Magistrado ponente: Fernando Alberto Castro Caballero

Decreto 2591 de 1991Ley 600 de 2000

República de Colombia Corte Suprema de Justicia TUTELA No. 79858 CORTE SUPREMA DE JUSTICIA SALA DE CASACIÓN PENAL SALA DE DECISIÓN DE TUTELAS No. 2 FERNANDO ALBERTO CASTRO CABALLERO MAGISTRADO PONENTE STP7482-2015 Radicado No. 79858 Aprobado Acta No. 209 Bogotá, D. C., junio once (11) de dos mil quince (2015). VISTOS: Procede la Sala a resolver la impugnación interpuesta por la ciudadana LEDYS DEL CARMEN RANGEL GARCÉS, contra el fallo proferido el 20 de abril del año en curso por una Sala de Decisión Penal del Tribunal Superior de Barranquilla, a través del cual negó el amparo de sus derechos fundamentales al debido proceso, mínimo vital, igualdad, dignidad humana y trabajo, presuntamente conculcados por la Secretaría Distrital de Movilidad de Barranquilla, Dirección Distrital de Liquidaciones y La Fiscalía 43 Delegada de la Unidad de Indagación e Instrucción -Ley 600 de 2000-, con sede en la capital del Atlántico.

ANTECEDENTES Y FUNDAMENTOS DE LA ACCIÓN: 1. De la información que hace parte de este trámite constitucional se pudo establecer que LEDYS DEL CARMEN RANGEL GARCÉS, en el mes de julio de 2013 realizó un negocio de compraventa con la empresa TAXI MIO de la Costa, por medio del cual adquirió un vehículo Taxi de Servicio Público, marca KIA, línea Picanto, modelo 2014, con placas TZL 642; la misma empresa cedió los derechos del cupo del automotor de placas UYQ 001, el cual para la fecha figuraba en los registros a nombre de Zenaida Elena Correa Julio.

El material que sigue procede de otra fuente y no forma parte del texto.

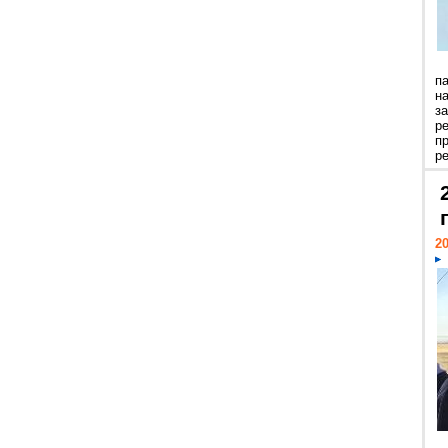
п
н
з
р
п
ре
20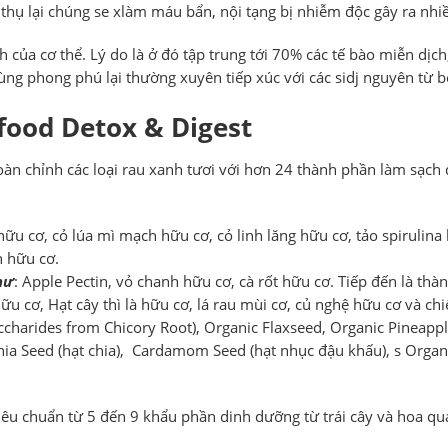
p thụ lại chúng se xlàm máu bẩn, nội tạng bị nhiễm độc gây ra nhiề
h của cơ thể. Lý do là ở đó tập trung tới 70% các tế bào miễn dịc
ùng phong phú lại thường xuyên tiếp xúc với các sidj nguyên từ b
food Detox & Digest
n chỉnh các loại rau xanh tươi với hơn 24 thành phần làm sạch đ
 hữu cơ, cỏ lúa mì mạch hữu cơ, cỏ linh lăng hữu cơ, tảo spirulina
h hữu cơ.
hư
: Apple Pectin, vỏ chanh hữu cơ, cà rốt hữu cơ. Tiếp đến là th
 cơ, Hạt cây thì là hữu cơ, lá rau mùi cơ, củ nghệ hữu cơ và chiế
ccharides from Chicory Root), Organic Flaxseed, Organic Pineappl
Chia Seed (hạt chia), Cardamom Seed (hạt nhục đậu khấu), s Orga
iêu chuẩn từ 5 đến 9 khẩu phần dinh dưỡng từ trái cây và hoa qu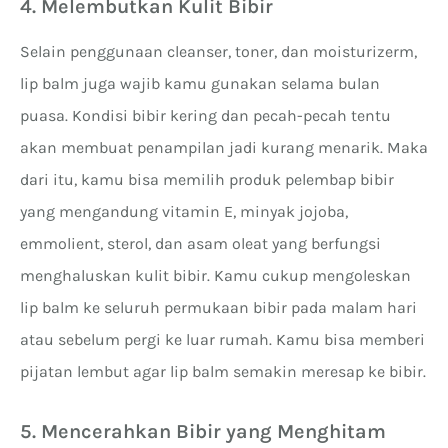
4. Melembutkan Kulit Bibir
Selain penggunaan cleanser, toner, dan moisturizerm,
lip balm juga wajib kamu gunakan selama bulan
puasa. Kondisi bibir kering dan pecah-pecah tentu
akan membuat penampilan jadi kurang menarik. Maka
dari itu, kamu bisa memilih produk pelembap bibir
yang mengandung vitamin E, minyak jojoba,
emmolient, sterol, dan asam oleat yang berfungsi
menghaluskan kulit bibir. Kamu cukup mengoleskan
lip balm ke seluruh permukaan bibir pada malam hari
atau sebelum pergi ke luar rumah. Kamu bisa memberi
pijatan lembut agar lip balm semakin meresap ke bibir.
5. Mencerahkan Bibir yang Menghitam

Acótese desde ahora que posteriormente se supo que esta última persona, Zenaida Elena Correa Julio, enfrenta una investigación penal, radicación No. S-276185, en la Fiscalía 43 Delegada de la Unidad de Indagación e Instrucción -Ley 600 de 2000-, por los presuntos delitos de Hurto y Falsedad con respecto al cupo del vehículo tipo taxi, de placas UYM 734, de propiedad del señor Maximiliano Zuleta Rebollo, a quien se dice le fue adulterada la huella dactilar en la documentación donde se le hace figurar autorizando la reposición de dicho automóvil, el cual también se había hecho aparecer con placas UYQ 001. 2.

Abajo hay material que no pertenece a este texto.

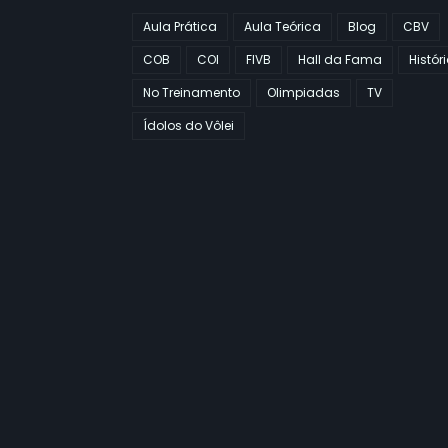
Aula Prática
Aula Teórica
Blog
CBV
COB
COI
FIVB
Hall da Fama
Histór
No Treinamento
Olimpiadas
TV
Ídolos do Vôlei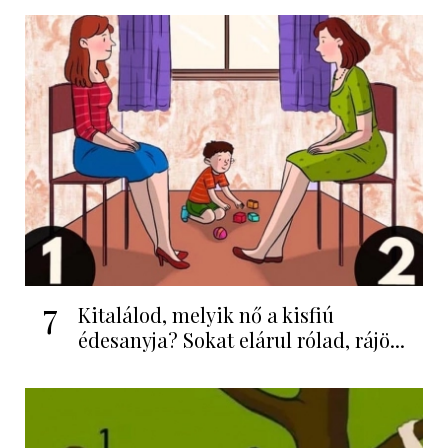
7
Kitalálod, melyik nő a kisfiú
édesanyja? Sokat elárul rólad, rájö...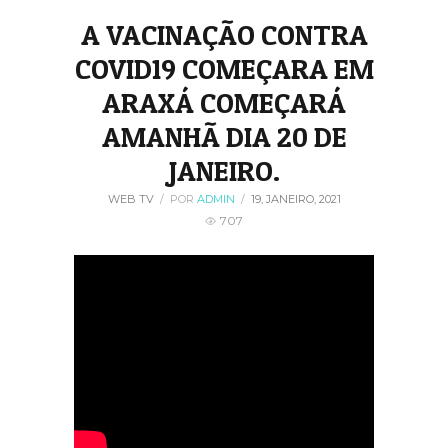
A VACINAÇÃO CONTRA
COVID19 COMEÇARA EM
ARAXÁ COMEÇARÁ
AMANHÃ DIA 20 DE
JANEIRO.
WEB TV
/
POR
ADMIN
/
19, JANEIRO, 2021
707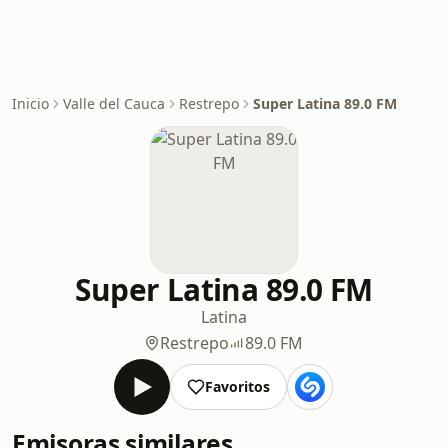
Inicio
Valle del Cauca
Restrepo
Super Latina 89.0 FM
Super Latina 89.0 FM
Latina
Restrepo
89.0 FM
Favoritos
Emisoras similares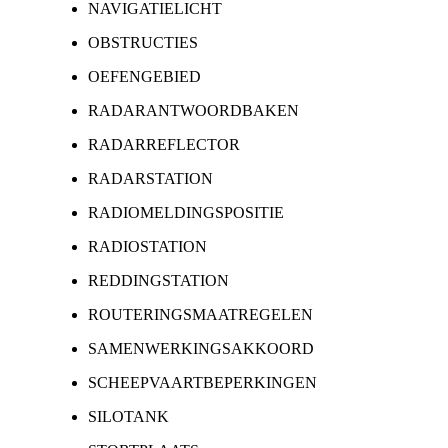
NAVIGATIELICHT
OBSTRUCTIES
OEFENGEBIED
RADARANTWOORDBAKEN
RADARREFLECTOR
RADARSTATION
RADIOMELDINGSPOSITIE
RADIOSTATION
REDDINGSTATION
ROUTERINGSMAATREGELEN
SAMENWERKINGSAKKOORD
SCHEEPVAARTBEPERKINGEN
SILOTANK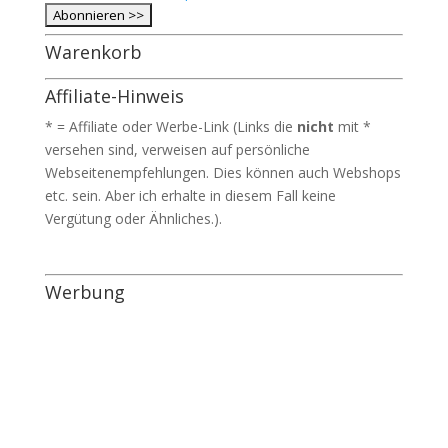
Warenkorb
Affiliate-Hinweis
* = Affiliate oder Werbe-Link (Links die
nicht
mit *
versehen sind, verweisen auf persönliche
Webseitenempfehlungen. Dies können auch Webshops
etc. sein. Aber ich erhalte in diesem Fall keine
Vergütung oder Ähnliches.).
Werbung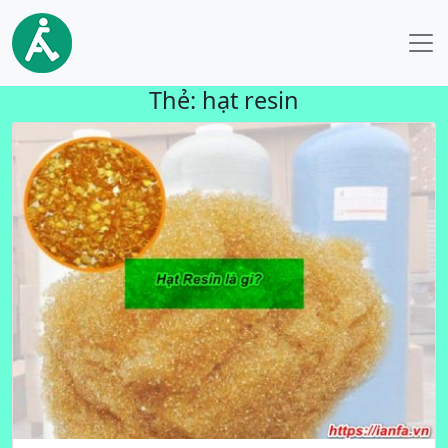
Thẻ:
hạt resin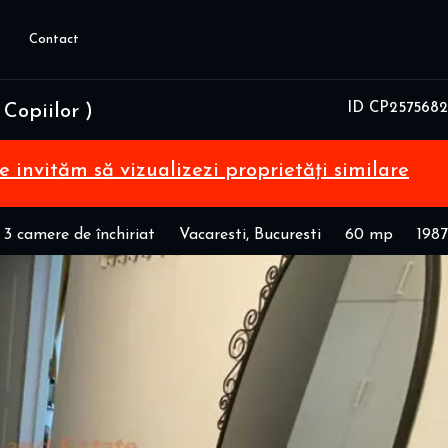
Contact
ID CP2575682
Copiilor )
te invităm să vizualizezi proprietăți similare
3 camere de închiriat
Vacaresti, Bucuresti
60 mp
1987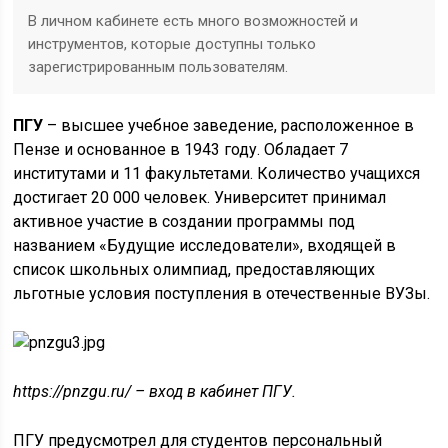
В личном кабинете есть много возможностей и
инструментов, которые доступны только
зарегистрированным пользователям.
ПГУ
– высшее учебное заведение, расположенное в
Пензе и основанное в 1943 году. Обладает 7
институтами и 11 факультетами. Количество учащихся
достигает 20 000 человек. Университет принимал
активное участие в создании программы под
названием «Будущие исследователи», входящей в
список школьных олимпиад, предоставляющих
льготные условия поступления в отечественные ВУЗы.
https://pnzgu.ru/ – вход в кабинет ПГУ.
ПГУ предусмотрел для студентов персональный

Como la accionante desconocía por completo esa situación, para iniciar labores con dicho carro lo afilió a la sociedad COOCHOTAXI, y en corolario a ello el 5 de septiembre de 2013 la empresa expidió la licencia de tránsito número 10005991684 y tarjeta de operación 08001-0056963, con fecha de vencimiento del 30 de noviembre de la misma anualidad, llegada esta fecha fue renovada ante las autoridades de tránsito por la propietaria LEDYS DEL CARMEN RANGEL GARCÉS, sin ningún inconveniente. 3.

Cuando se disponía a realizar el trámite de renovación de la tarjeta de operación por tercera vez, encuentra la nombrada ciudadana que la Secretaría de Movilidad de Barranquilla por medio de la resolución No. 4021 del 29 de agosto de 2014 inactivó el cupo del vehículo de placas TZL 642, pronunciamiento adoptado en cumplimiento de la providencia No. 1310 del 8 de marzo de 2013, proferida por la Fiscalía 43 Delegada de la Unidad de Indagación e Instrucción – Ley 600 de 2000- de Barranquilla, dentro de la investigación penal a la cual se hizo referencia precedentemente. 4.

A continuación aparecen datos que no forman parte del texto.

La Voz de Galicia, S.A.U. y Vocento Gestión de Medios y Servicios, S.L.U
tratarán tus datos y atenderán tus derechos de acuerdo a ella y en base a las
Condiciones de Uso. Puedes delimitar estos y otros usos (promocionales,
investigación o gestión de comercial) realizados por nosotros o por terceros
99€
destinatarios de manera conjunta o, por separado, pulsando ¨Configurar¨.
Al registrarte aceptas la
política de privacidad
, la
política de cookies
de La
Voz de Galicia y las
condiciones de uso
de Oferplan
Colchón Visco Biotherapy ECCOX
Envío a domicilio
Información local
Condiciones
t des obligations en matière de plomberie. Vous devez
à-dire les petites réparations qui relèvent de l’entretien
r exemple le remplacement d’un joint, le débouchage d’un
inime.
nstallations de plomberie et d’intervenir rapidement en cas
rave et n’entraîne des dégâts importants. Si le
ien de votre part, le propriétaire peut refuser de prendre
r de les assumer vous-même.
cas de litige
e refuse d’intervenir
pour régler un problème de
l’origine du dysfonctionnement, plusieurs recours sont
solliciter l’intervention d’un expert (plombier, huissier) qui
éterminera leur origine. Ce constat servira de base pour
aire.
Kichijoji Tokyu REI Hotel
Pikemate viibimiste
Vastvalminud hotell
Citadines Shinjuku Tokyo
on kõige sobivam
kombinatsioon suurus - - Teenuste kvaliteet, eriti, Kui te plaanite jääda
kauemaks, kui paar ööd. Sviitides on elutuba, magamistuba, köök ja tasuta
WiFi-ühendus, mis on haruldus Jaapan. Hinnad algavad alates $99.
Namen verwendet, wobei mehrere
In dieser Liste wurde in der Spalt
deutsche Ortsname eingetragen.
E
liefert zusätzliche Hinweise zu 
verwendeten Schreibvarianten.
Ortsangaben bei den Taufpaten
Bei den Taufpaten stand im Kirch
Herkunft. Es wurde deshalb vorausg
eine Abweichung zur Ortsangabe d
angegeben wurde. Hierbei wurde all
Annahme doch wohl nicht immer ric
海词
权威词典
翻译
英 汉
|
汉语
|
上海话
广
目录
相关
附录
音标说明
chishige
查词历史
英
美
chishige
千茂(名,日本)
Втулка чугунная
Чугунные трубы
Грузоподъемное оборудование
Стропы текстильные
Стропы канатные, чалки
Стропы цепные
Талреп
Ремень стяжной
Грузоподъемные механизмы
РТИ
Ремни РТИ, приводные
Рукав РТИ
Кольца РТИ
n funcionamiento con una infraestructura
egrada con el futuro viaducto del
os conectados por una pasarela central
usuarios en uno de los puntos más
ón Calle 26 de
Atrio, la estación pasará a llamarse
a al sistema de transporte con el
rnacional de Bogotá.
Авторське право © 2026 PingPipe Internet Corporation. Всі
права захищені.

El ente investigador para emanar la orden antes referenciada, se basó en que la cesión del cupo con el cual circulaba el automotor de propiedad de la accionante proviene del vehículo de placas UYQ 001, el cual a su vez remplazó el de placas UYM 734 de propiedad de Maximiliano Zuleta Rebollo, cuyo trámite se dio al parecer de una manera fraudulenta, motivo por el cual este ciudadano denunció el presunto delito de Falsedad, figurando como sindicada ZENEIDA ELENA COREA JULIO. 5.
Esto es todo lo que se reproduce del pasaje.